Neben den interessant beschriebenen Lebensabschnitten Ottos von Bismarck (s.u.) fällt einem beim ersten Blick sofort die äußerst ansprechende Aufmachung auf. Nahezu kaum eine Seite ohne ein Bild, Stich, Gemälde, Karrikatur und Anderem. Dazu immer am unteren Ende jeder Seite abgetrennt vom eigentlichen Text Anmerkungen, Zitate, Begriffserklärungen zum gerade Beschriebenen.

Beschrieben wird des Junkers Herkunft aus Schönhausen, seine Zeit als Jurastudent in Göttingen mit Karzerstrafen und Schulden, seine Mißbilligung der Revolution 1848, sein weiterer Aufstieg in der Politik, besonders der Außenpolitik.
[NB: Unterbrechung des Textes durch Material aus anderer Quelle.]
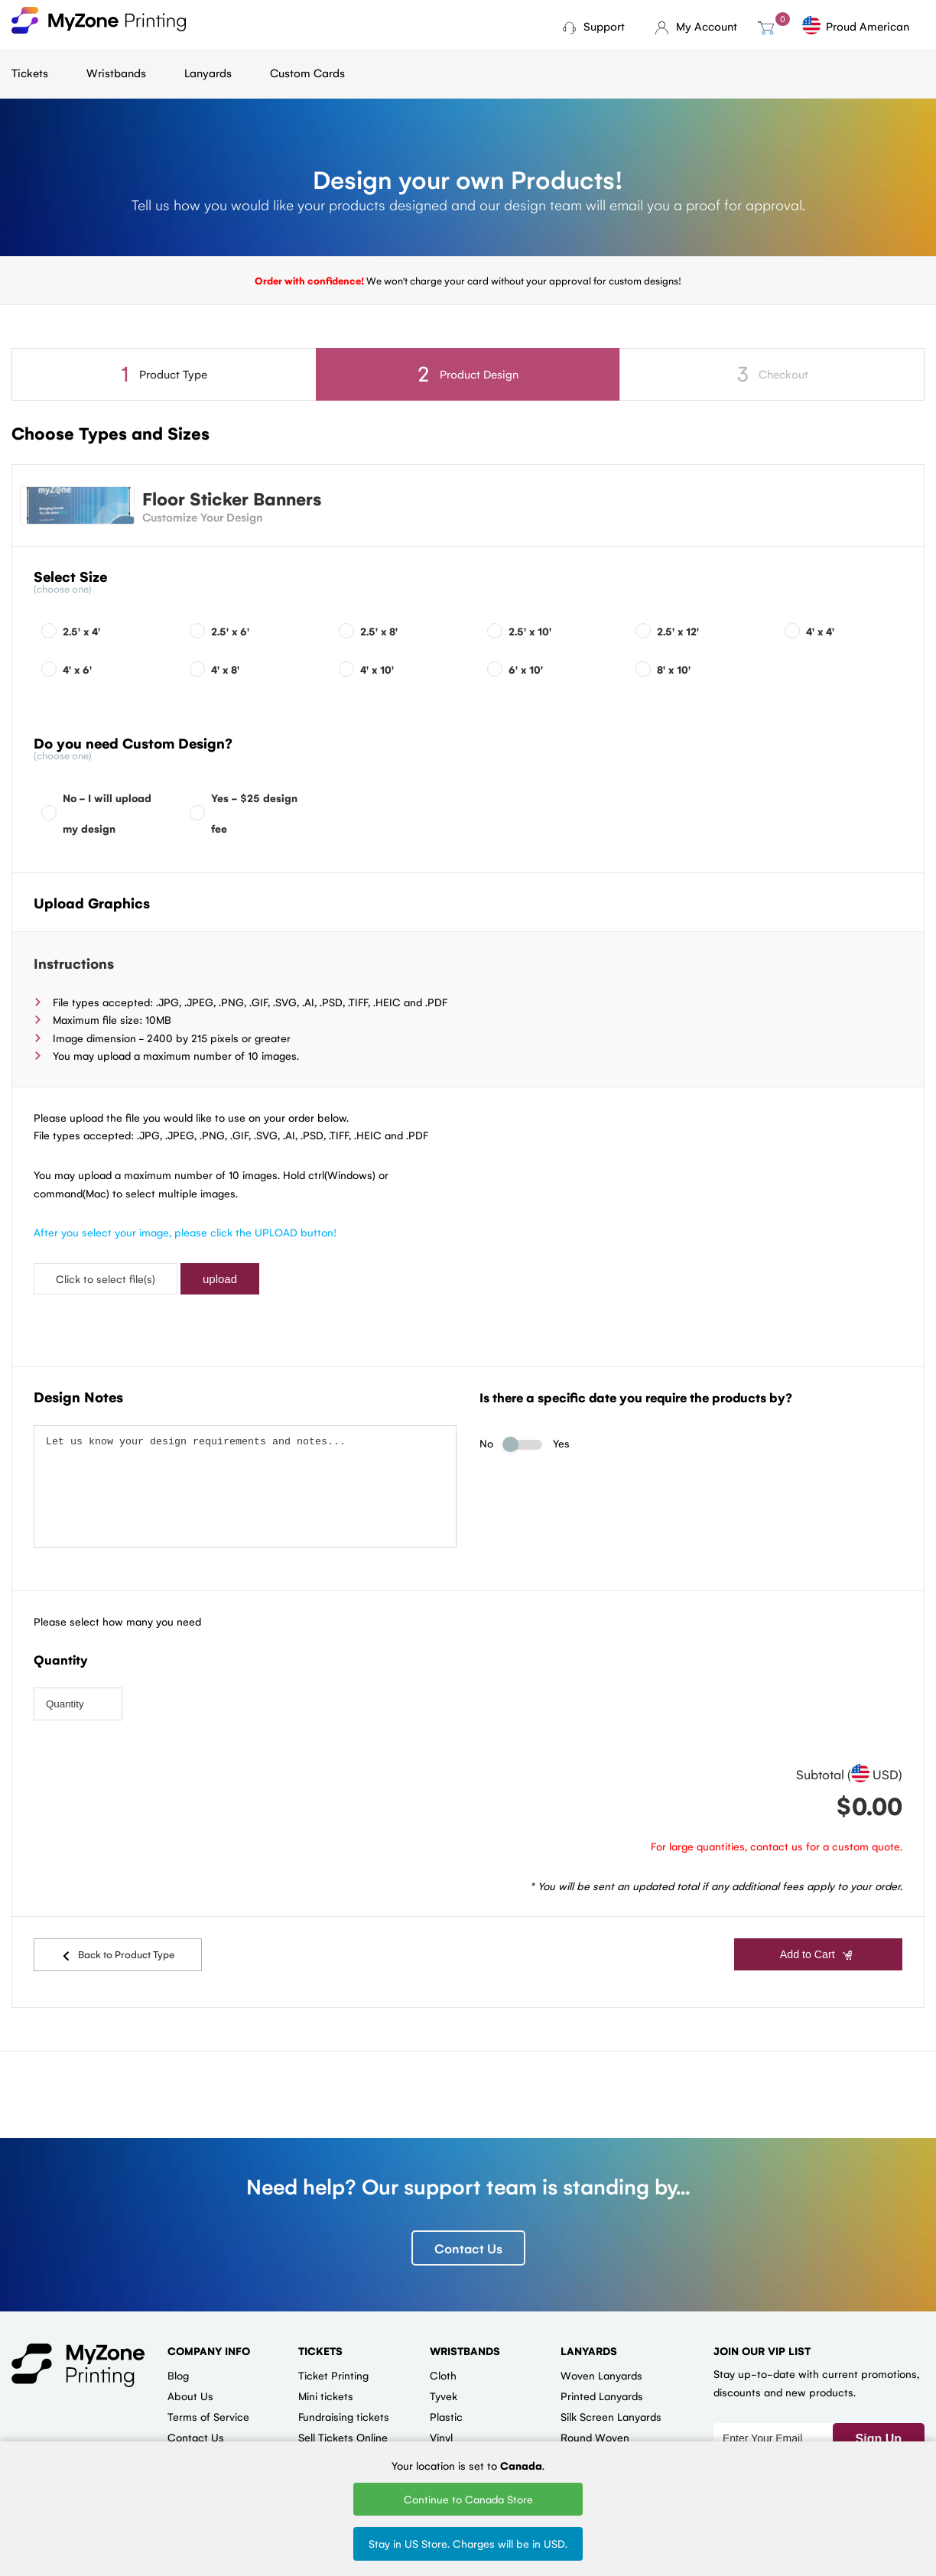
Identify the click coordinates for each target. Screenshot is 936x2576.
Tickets (29, 72)
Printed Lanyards (602, 2382)
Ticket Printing (333, 2361)
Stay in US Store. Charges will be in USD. (468, 2543)
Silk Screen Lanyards (611, 2402)
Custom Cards (307, 72)
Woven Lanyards (601, 2361)
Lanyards (208, 72)
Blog (178, 2361)
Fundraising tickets (343, 2402)
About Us (190, 2382)
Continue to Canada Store (468, 2499)
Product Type (164, 373)
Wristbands (116, 72)
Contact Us (468, 2234)
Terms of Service (208, 2402)
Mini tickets (325, 2382)
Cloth (443, 2361)
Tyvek (443, 2382)
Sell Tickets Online (343, 2423)
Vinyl (441, 2423)
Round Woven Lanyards (595, 2428)
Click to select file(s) (105, 1278)
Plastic (446, 2402)
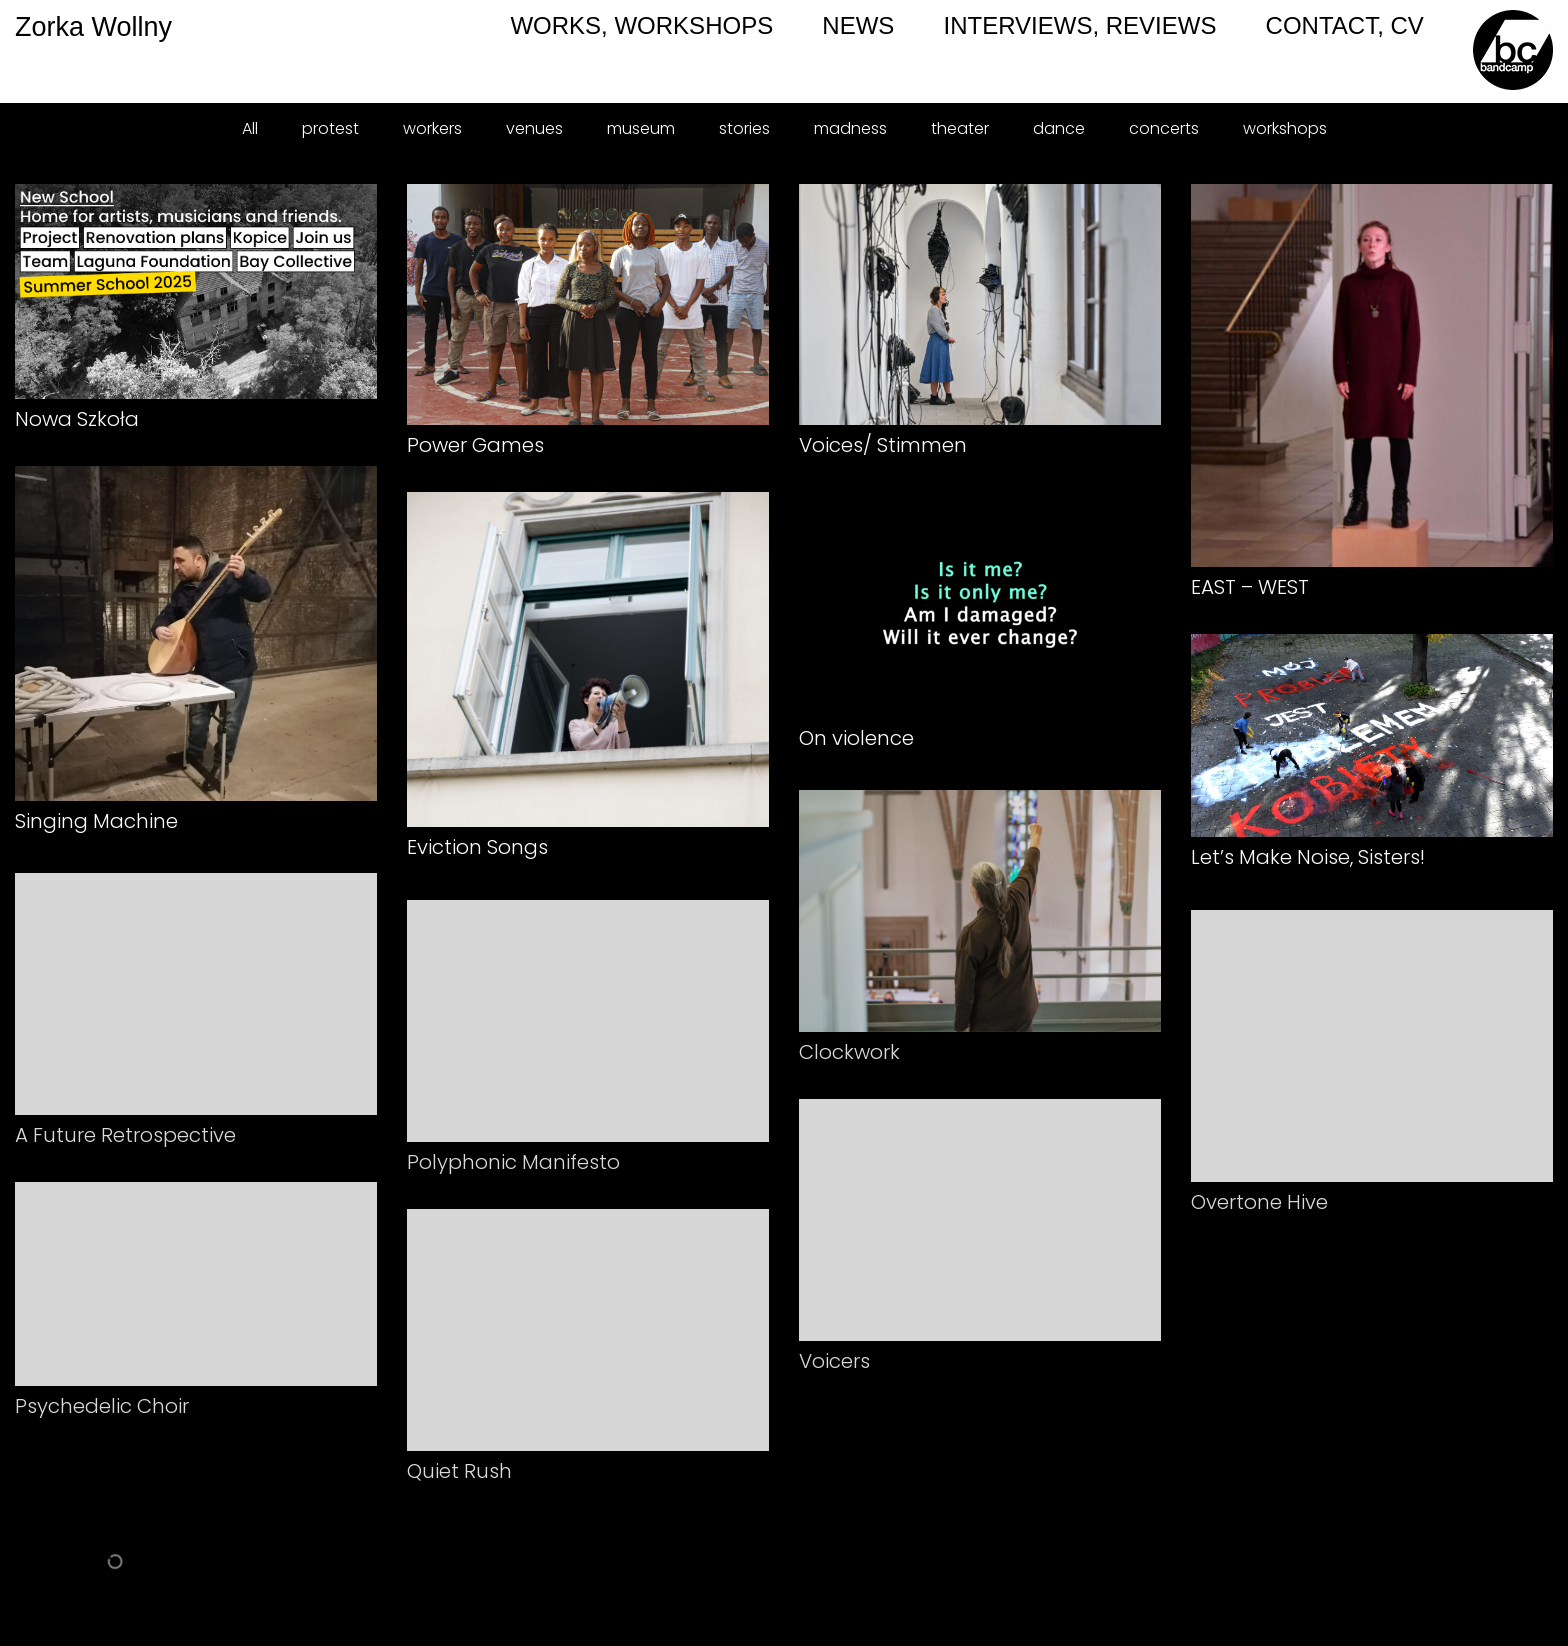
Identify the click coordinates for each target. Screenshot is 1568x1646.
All (250, 128)
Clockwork (849, 1064)
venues (534, 128)
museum (641, 128)
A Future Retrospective (125, 1148)
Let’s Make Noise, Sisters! (1308, 858)
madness (850, 128)
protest (330, 128)
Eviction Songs (477, 847)
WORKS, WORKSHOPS (641, 25)
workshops (1285, 128)
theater (960, 128)
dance (1059, 128)
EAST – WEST (1250, 587)
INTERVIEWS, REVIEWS (1079, 25)
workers (432, 128)
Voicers (834, 1373)
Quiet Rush (459, 1483)
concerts (1164, 128)
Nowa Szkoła (77, 419)
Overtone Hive (1259, 1215)
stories (744, 128)
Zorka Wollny (16, 27)
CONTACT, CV (1345, 25)
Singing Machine (96, 821)
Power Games (475, 445)
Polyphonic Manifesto (513, 1174)
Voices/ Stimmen (883, 445)
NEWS (858, 25)
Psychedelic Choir (102, 1419)
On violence (856, 738)
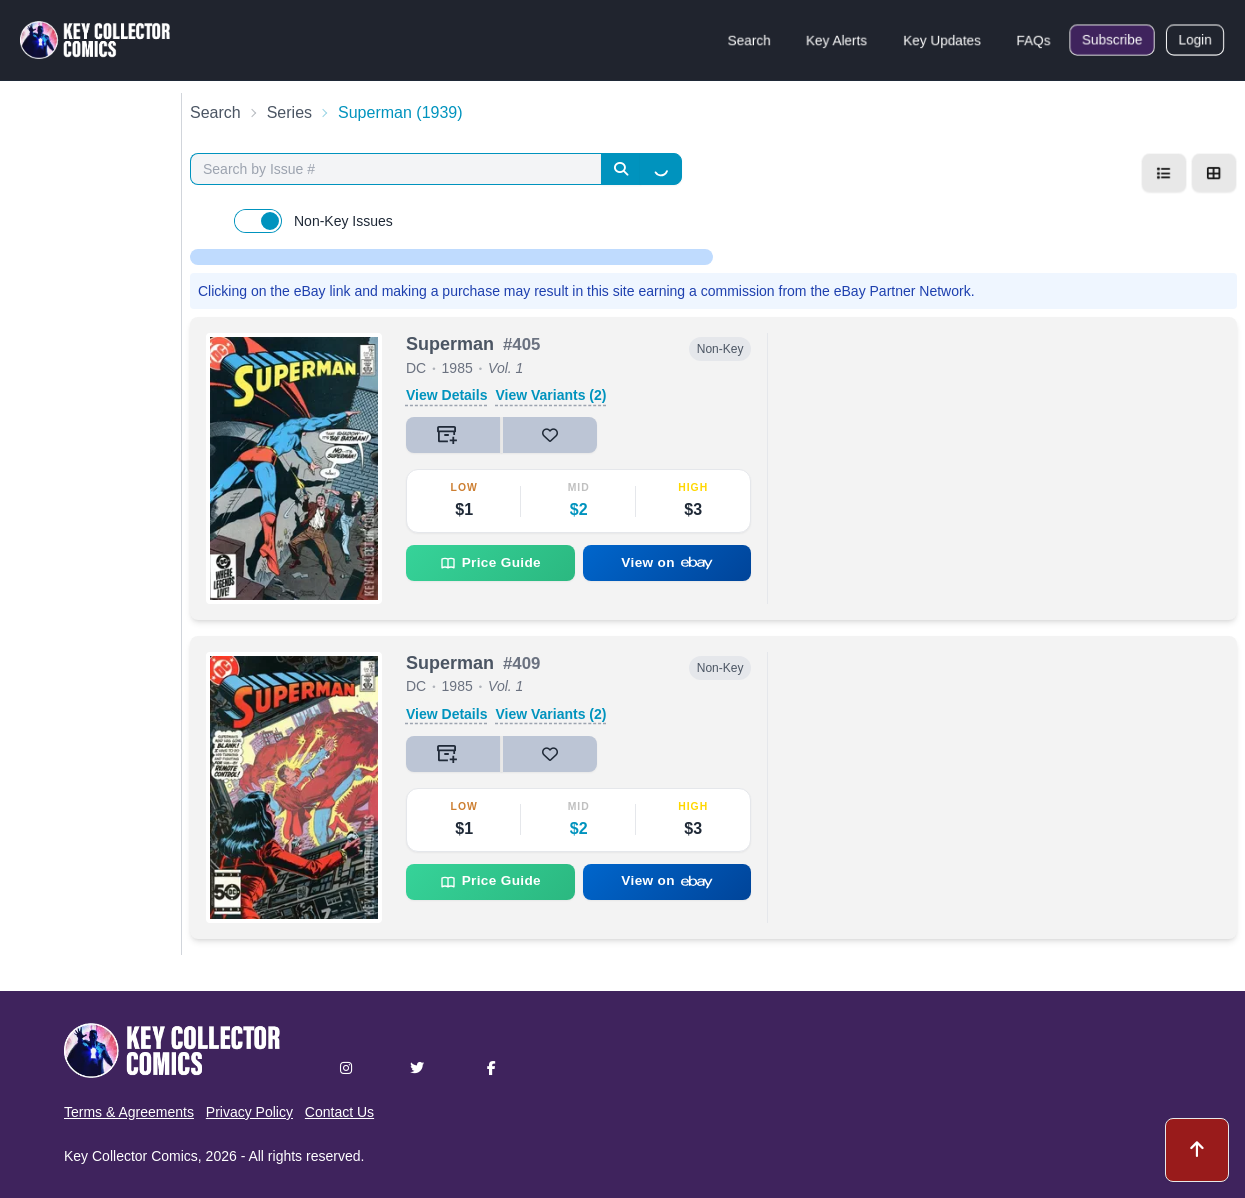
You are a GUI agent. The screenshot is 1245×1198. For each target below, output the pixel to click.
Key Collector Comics (131, 1156)
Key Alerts (836, 40)
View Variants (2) (550, 395)
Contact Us (339, 1112)
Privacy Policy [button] (249, 1112)
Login (1195, 40)
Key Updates (942, 40)
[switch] (258, 221)
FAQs (1033, 40)
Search (749, 40)
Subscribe (1112, 40)
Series (289, 112)
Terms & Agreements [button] (129, 1112)
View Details (446, 395)
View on (667, 562)
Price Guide (490, 563)
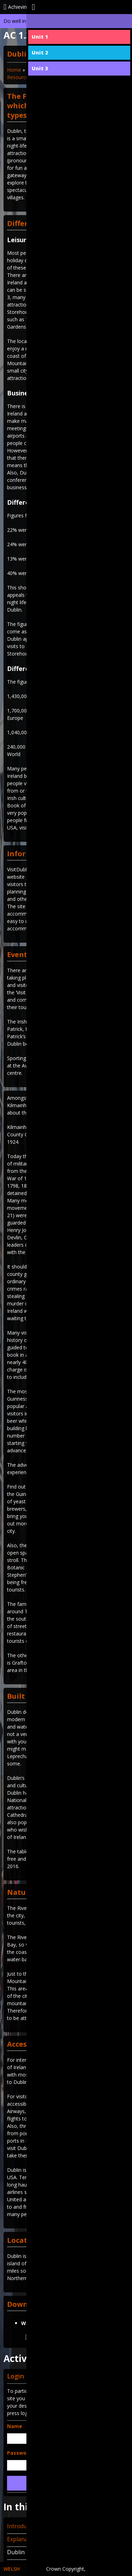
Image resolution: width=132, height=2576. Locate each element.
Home (14, 69)
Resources (19, 77)
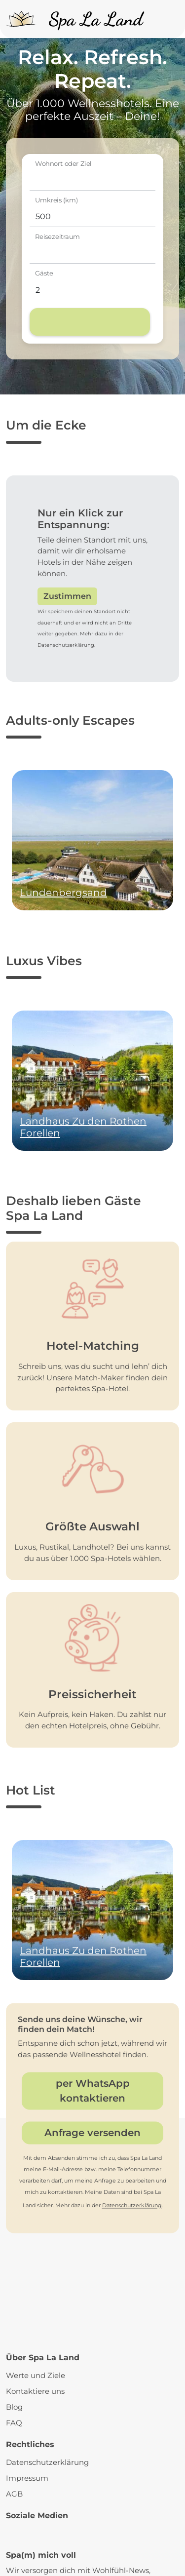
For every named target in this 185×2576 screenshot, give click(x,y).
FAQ (14, 2422)
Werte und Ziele (35, 2375)
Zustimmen (67, 596)
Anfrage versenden (92, 2133)
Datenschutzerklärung (132, 2205)
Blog (14, 2407)
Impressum (27, 2478)
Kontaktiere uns (35, 2391)
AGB (14, 2493)
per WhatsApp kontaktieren (93, 2091)
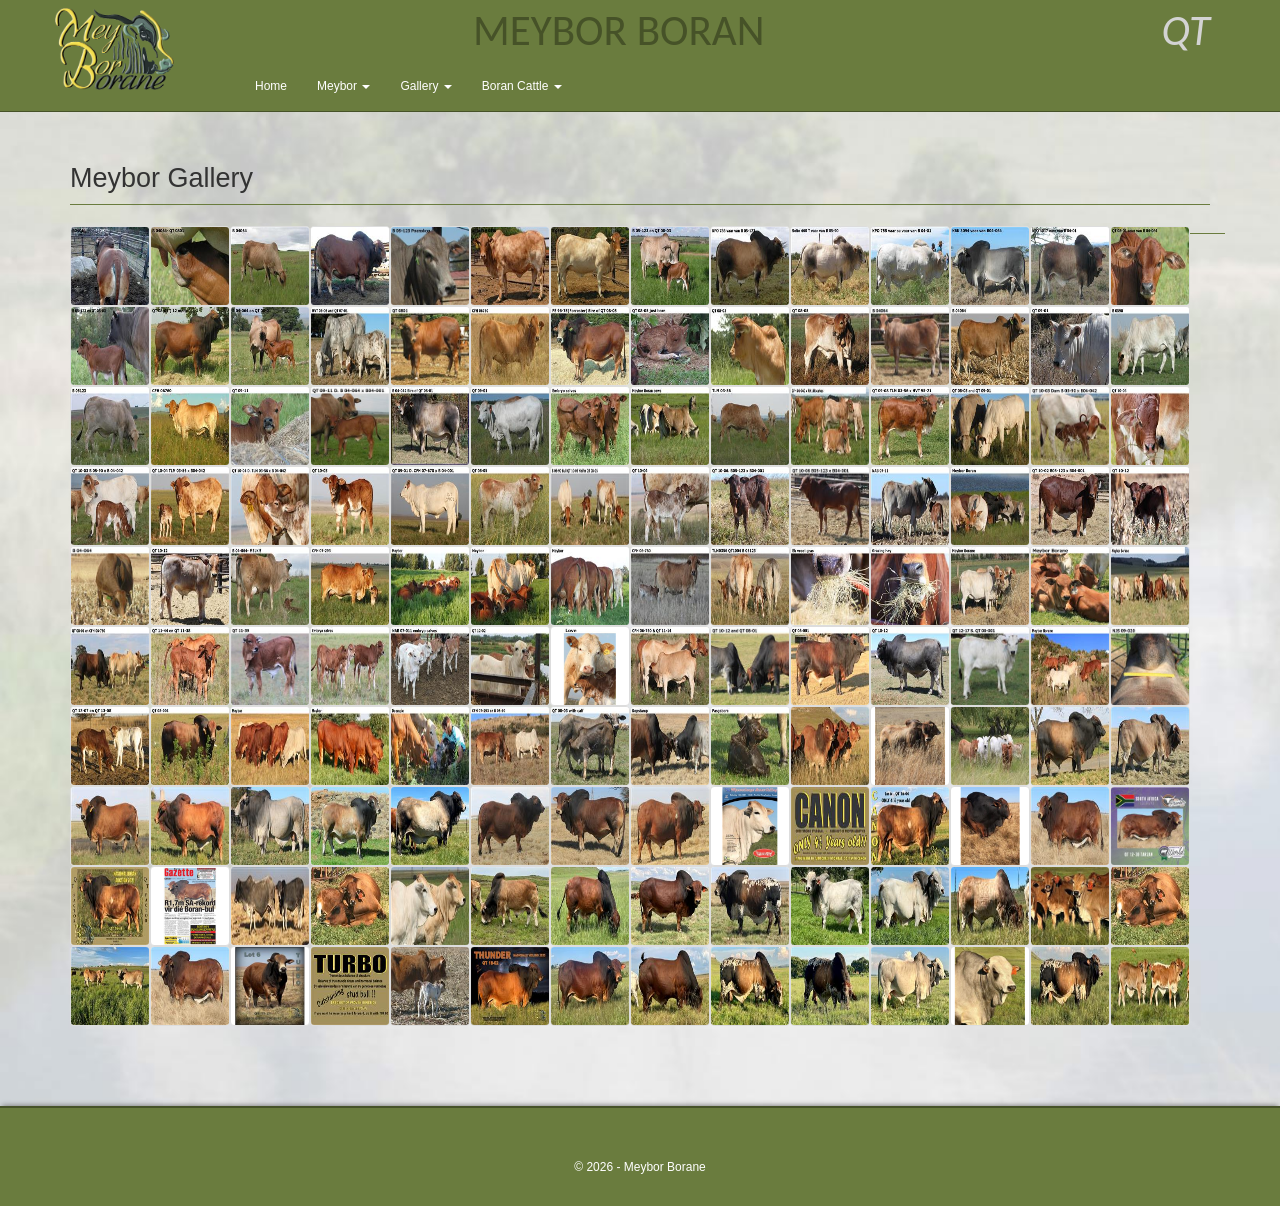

Die Zeit von seiner Ernennung zum preußischen Ministerpräsidenten an zur Lösung des Verfassungskonfliktes was die Heeresreform anbelangte wird besonders hervorgehoben. Recht gut beschreibt der Autor Schwarzmüller den Konflikt mit Frankreich vor der Reichsgründung und Bismarcks Eingreifen durch die Veröffentlichung der umformulierten Emser Depesche.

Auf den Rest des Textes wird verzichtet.